• Input material
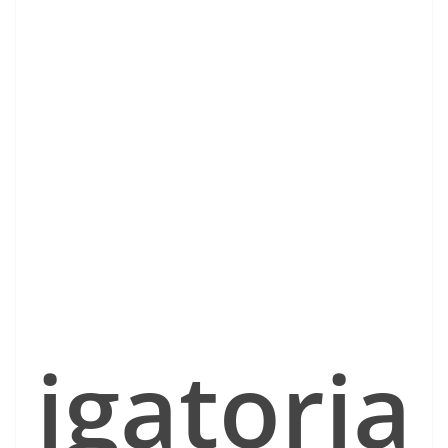
igatoria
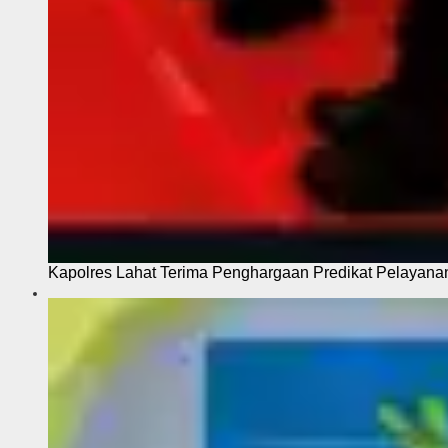
Kapolres Lahat Terima Penghargaan Predikat Pelayana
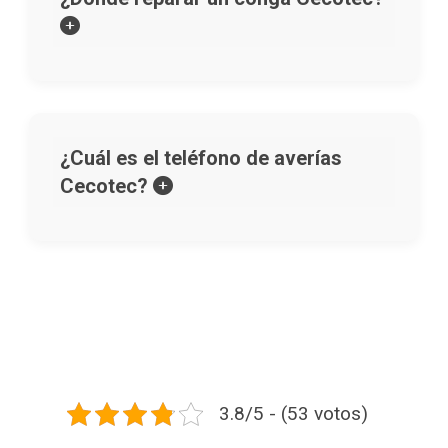
¿Cuál es el teléfono de averías
Cecotec?
3.8/5 - (53 votos)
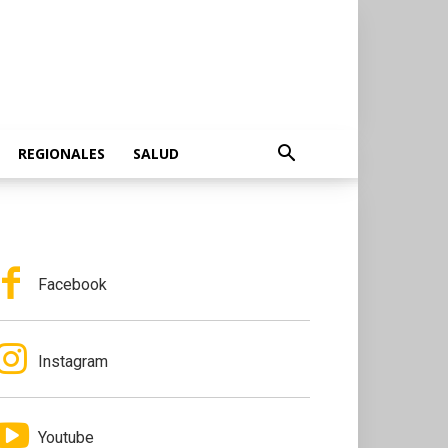
REGIONALES
SALUD
Facebook
Instagram
Youtube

• How to complete this task
The records above should be written out exactly, and the images dropped.

• Finished exercise
igatoria
Kapolres Lahat Terima Penghargaan Predikat Pelayana
¿Cuál es el teléfono de averías
Cecotec?
3.8/5 - (53 votos)
REGIONALES
SALUD
Facebook
Instagram
Youtube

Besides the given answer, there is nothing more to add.